The Selkirk’s home town
Beckermet is a small village in West Cumberland, just south of St Bees Head. Today it is overshadowed by the neighbouring village of Sellafield or Calder Hall, site of Britain’s first atomic power station and atomic fuel reprocessing plant, so that Beckermet has become virtually a dormitory village for the workers at Sellafield.
The centre of the village is the church of St John. This was rebuilt in the 19th century and when it was rebuilt, carved stones of the Viking era were found in the foundations and are now preserved in the church. These are much studied by students of Anglian sculpture and this is how Beckermet is best known.
Here is a view of the village street from the churchyard showing also the main village shop.
The churchyard contains many interesting tombstones of the Selkirk family from which something of the family history can be worked out. This is the principal Selkirk tombstone, that of Isaac Selkirk who was William’s father, and his wife Betty, who lived at Coneygarth, the Selkirk family home (as we shall see below).
Several of the children died early. My grandfather Joseph was the youngest and is therefore right at the bottom, but my father remembered going to Beckermet in his youth and staying with auntie Ruth, four from the bottom, who was then living at Coneygarth.
There is a bit of a mystery as to why Uncle William’s name was not added on the tombstone. I suspect that for some reason or other he did not want his name there, but that after his death, two lines were added to the plinth at the bottom recording his name and that he is buried at Slaugham in Sussex.

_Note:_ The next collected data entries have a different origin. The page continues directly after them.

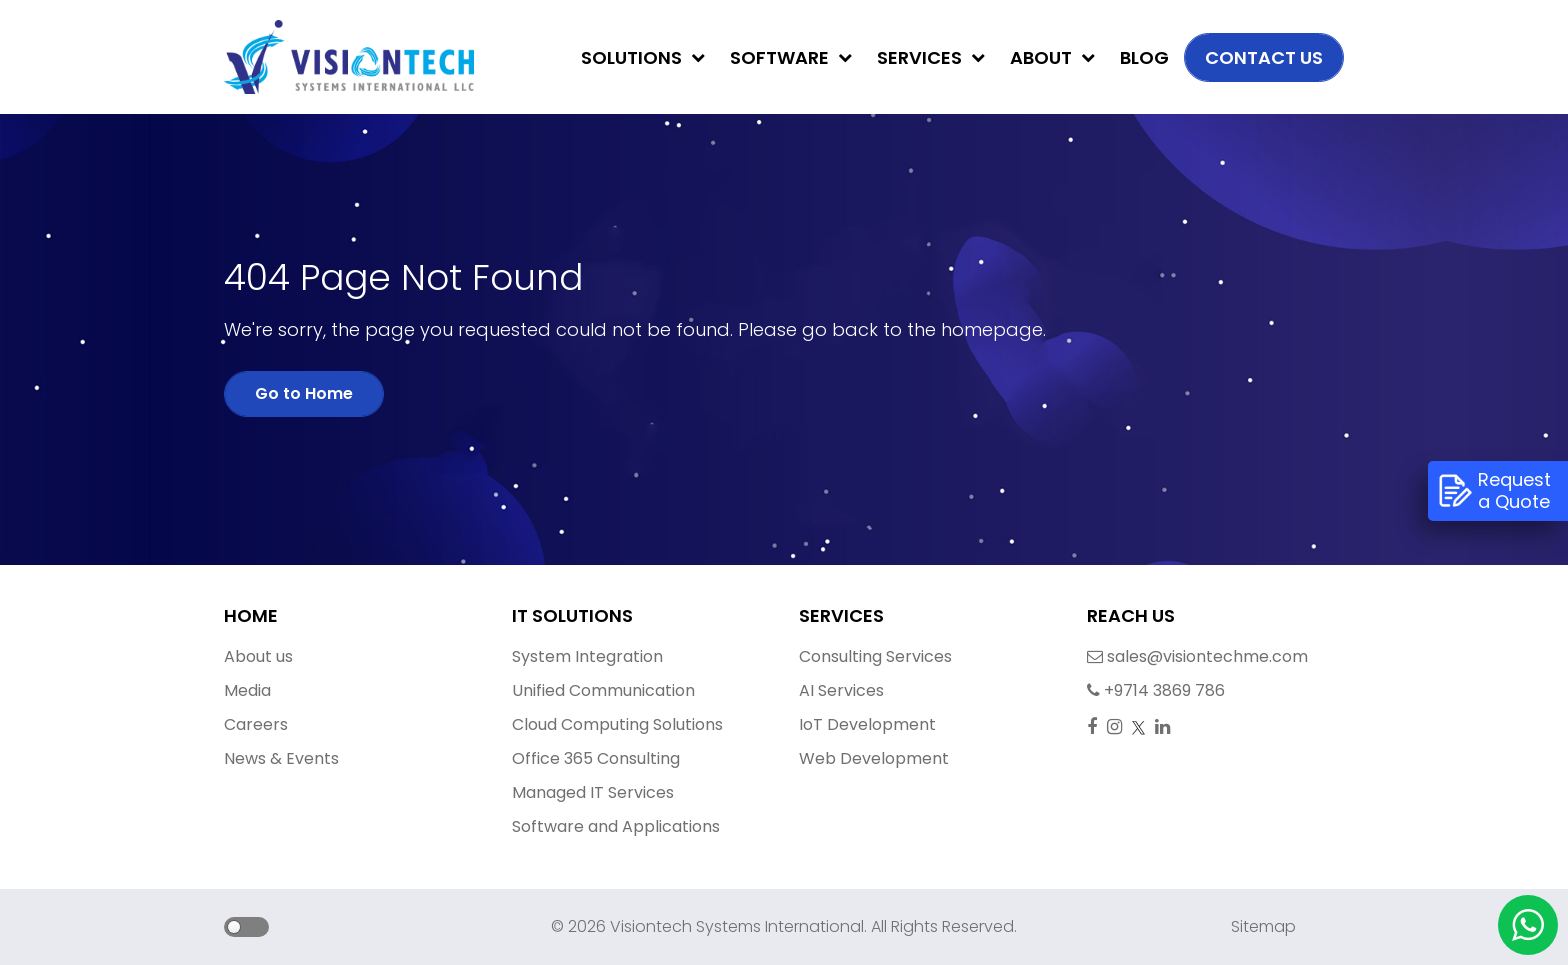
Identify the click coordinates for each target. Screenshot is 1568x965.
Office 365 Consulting (596, 758)
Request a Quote (1494, 490)
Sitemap (1263, 926)
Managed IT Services (593, 792)
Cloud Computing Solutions (617, 724)
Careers (256, 724)
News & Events (281, 758)
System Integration (587, 656)
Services (931, 57)
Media (247, 690)
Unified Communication (603, 690)
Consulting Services (875, 656)
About (1052, 57)
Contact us (1264, 57)
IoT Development (867, 724)
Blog (1144, 57)
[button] (226, 929)
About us (258, 656)
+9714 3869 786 (1144, 690)
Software (791, 57)
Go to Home (304, 393)
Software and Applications (616, 826)
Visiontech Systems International (735, 926)
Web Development (874, 758)
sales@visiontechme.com (1144, 656)
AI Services (841, 690)
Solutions (643, 57)
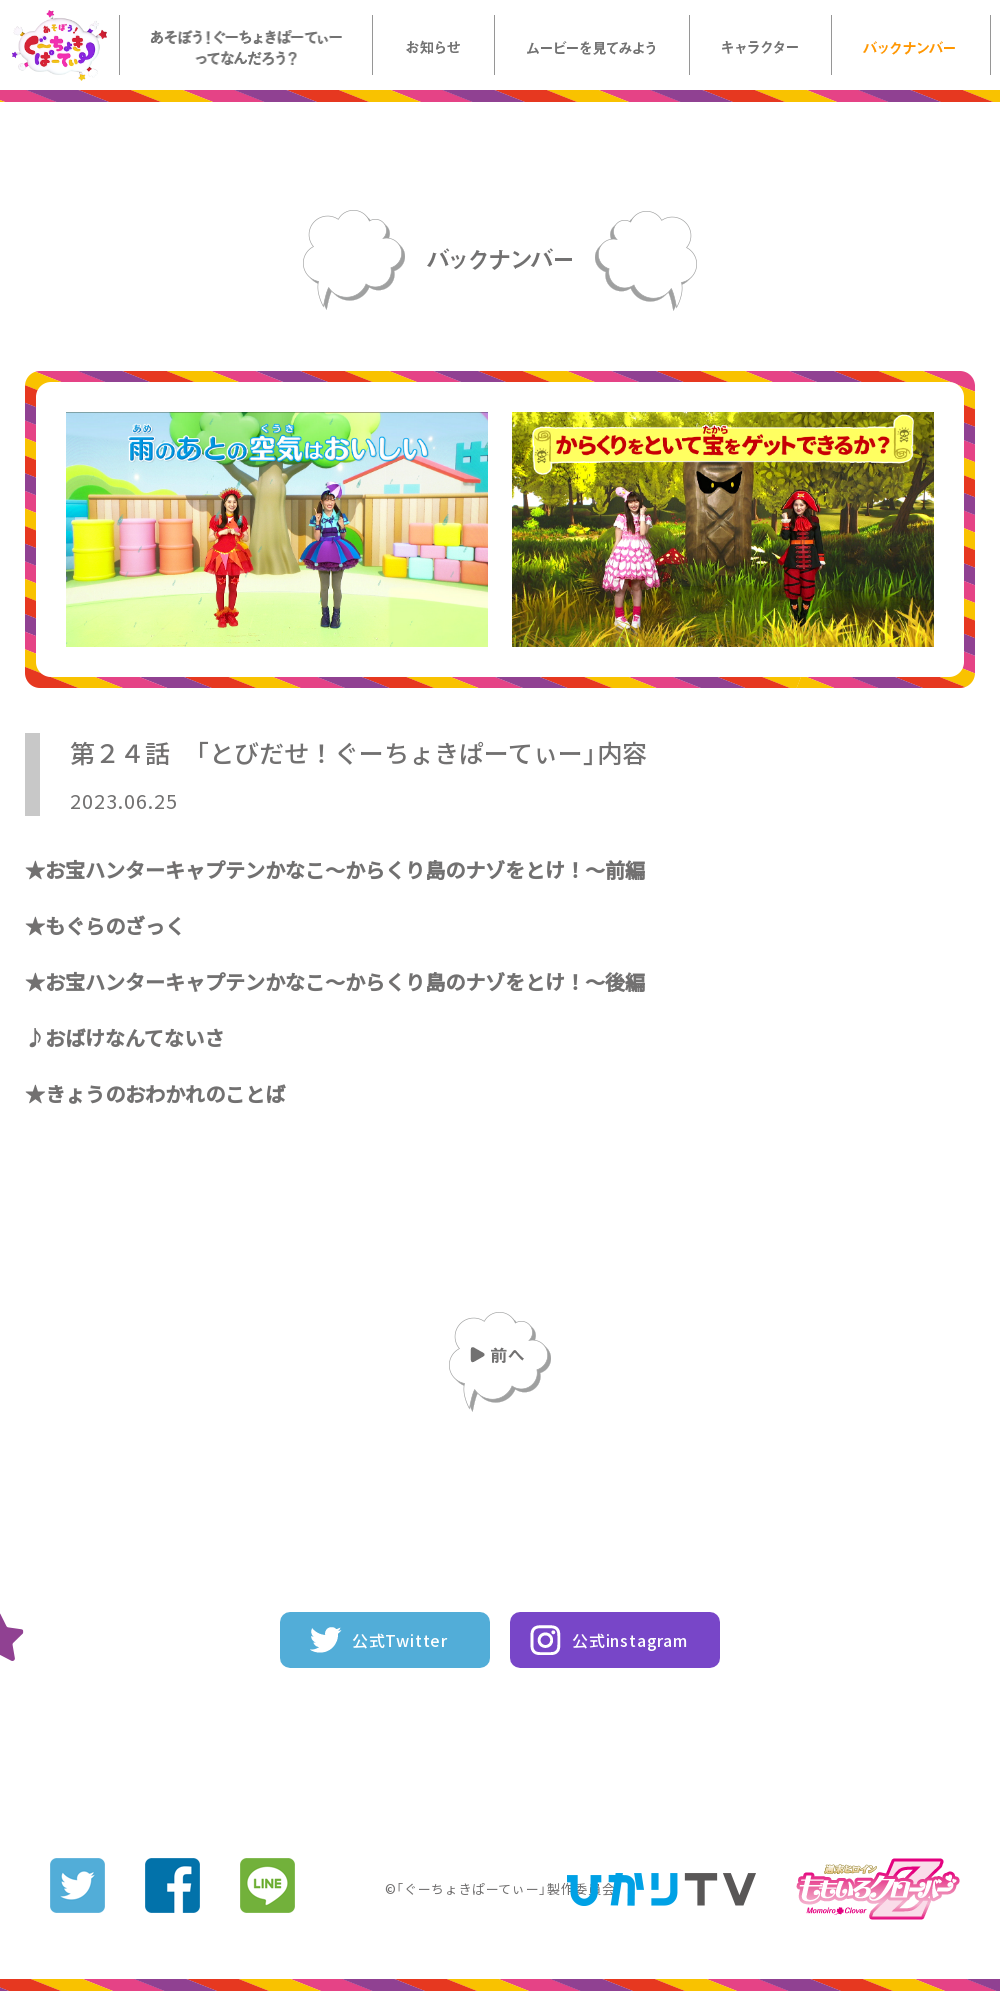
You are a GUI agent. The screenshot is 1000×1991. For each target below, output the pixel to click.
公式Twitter (400, 1640)
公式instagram (630, 1640)
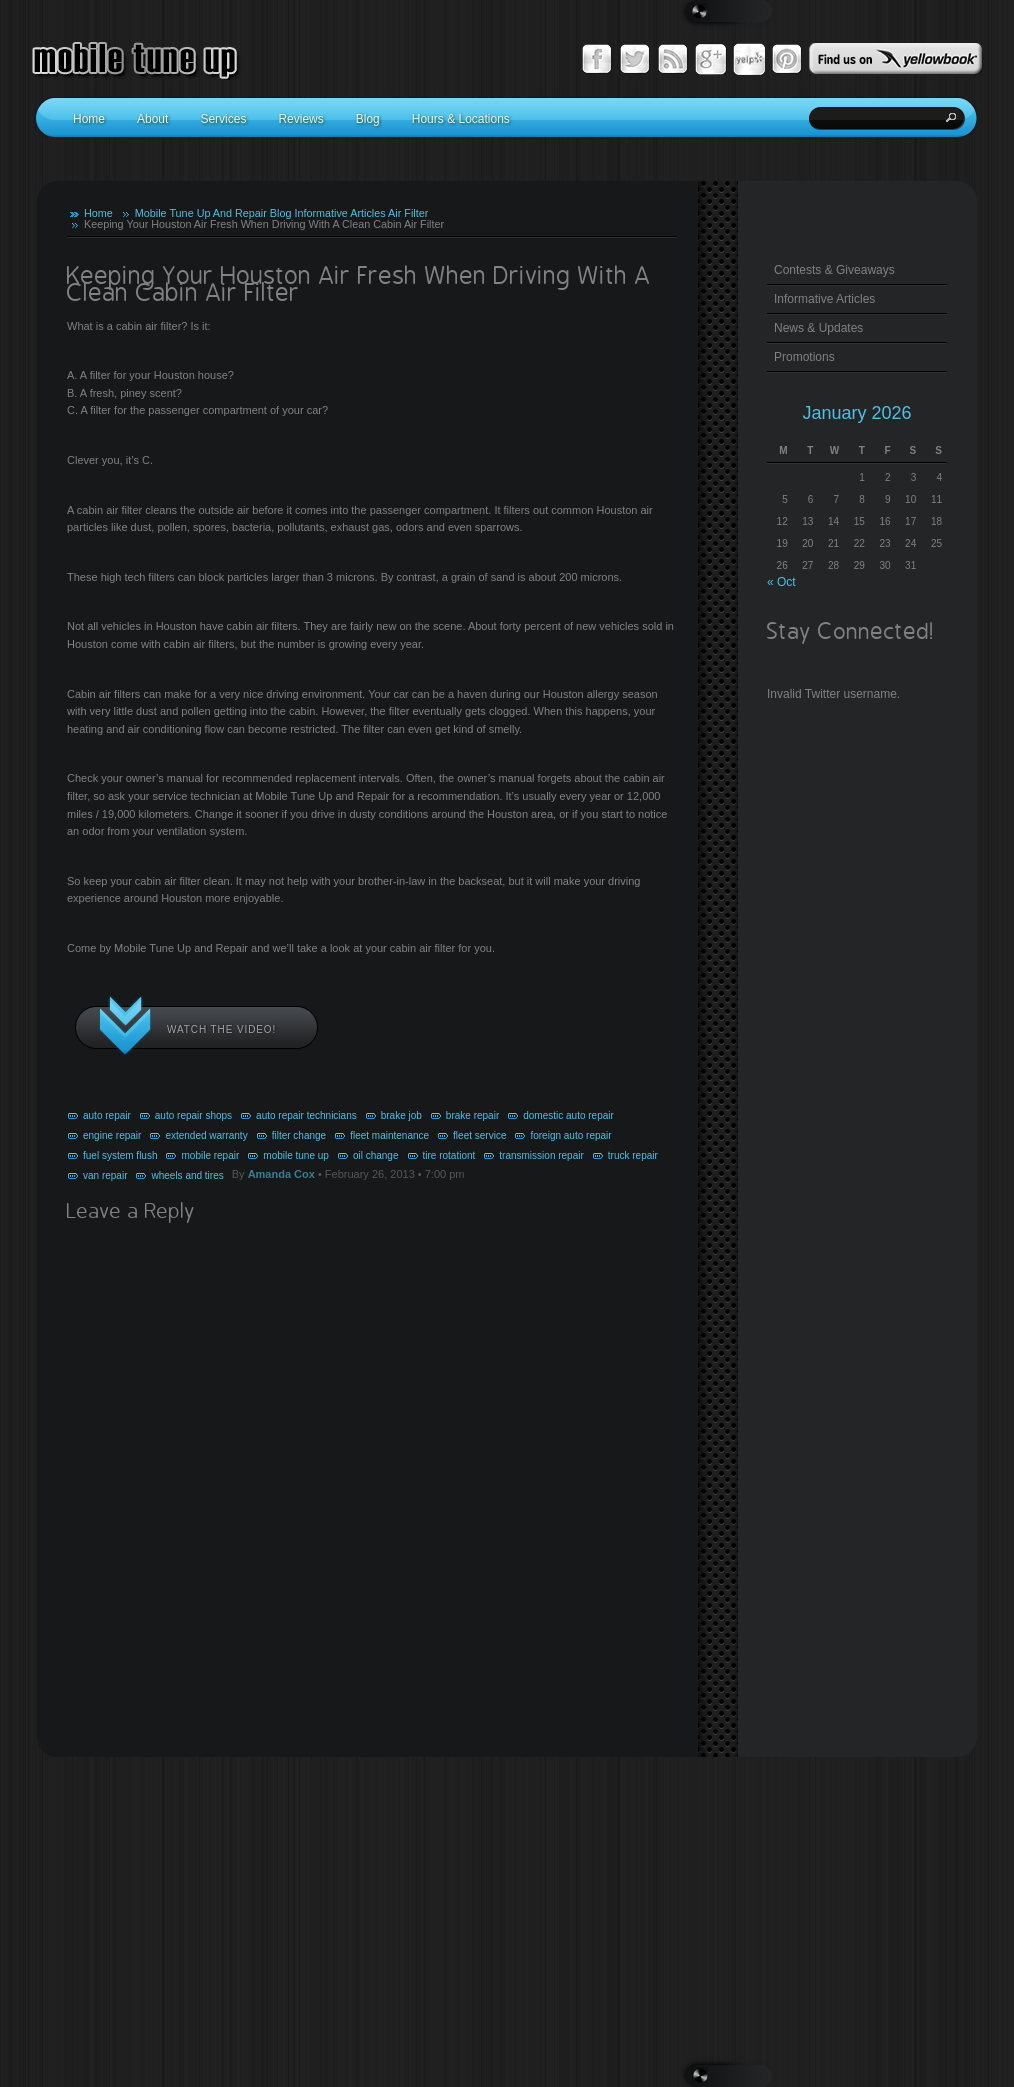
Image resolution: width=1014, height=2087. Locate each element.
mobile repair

However the most interesting name is that of John Gunson Selkirk, who also has a separate memorial stone to the side. This says that he died in Spain and was originally buried out there at Rivadella, on the north coast. Now family mythology says that Uncle William got his big break when his elder brother, who was a mining engineer, died in Spain, and Uncle William went out there and took his place. However John Gunson Selkirk died in 1900; yet the article in Lords and Commons quoted on a separate page, was published in 1899 and tells us that by this time Uncle William had already spent 20 months as a geologist in East Africa, and before that had spent several years in Spain, had ridden across Mexico in search of gold, and had twice visited West Africa. When he describes the Victoria Falls he also lets out that he had seen the Niagara Falls, so he had also been up on the American and Canadian border: not bad achievements for a 30-year old! But it does mean that when John Gunson Selkirk died, William already had plenty of practical experience? Were his early visits to Spain as an assistant to his brother from whom he learnt to be a mining engineer? Did he, on the strength of this, go out as a geologist to the Cape to Cairo railway? And when John Gunson unexpectedly died, did Uncle William hurry back to Spain (as the article suggests), to take over from John as a fully fledged mining expert?
Incidentally the middle name Gunson is interesting as there are many other Gunsons buried in the churchyard: I think his mother Betty was a Gunson, and clearly the Selkirks and Gunsons often intermarried.
And here is a photo of Coneygarth, the name clearly written over the door. It was clearly the Selkirk family home, and was one of the better houses in the village. Today it is very spick and span, and beautifully maintained. The atomic power station has made a great deal of difference to the area, having bought work and money and a new influx of highly trained scientists which have made a great difference in bringing wealth and liveliness to what had been a somewhat forgotten area.
According to my father, the discovery of iron ores in the 18th and 19th centuries led to a boom in West Cumberland, with the towns of Workington and Maryport becoming leading manufacturers of railway rails at Workington and ships at Maryport. (Whitehaven was a coal-mining town). However they declined in the 19th century following the discovery of the Bessemer iron smelting process. The advantage of the West Cumberland iron ore was that it was very pure, but the development of the Bessemer process removed the impurities from other sources, so West Cumberland lost its competitive advantage and because of its remoteness, it declined from the early 19th century onwards. The advent of the atomic power station has done something to revive it.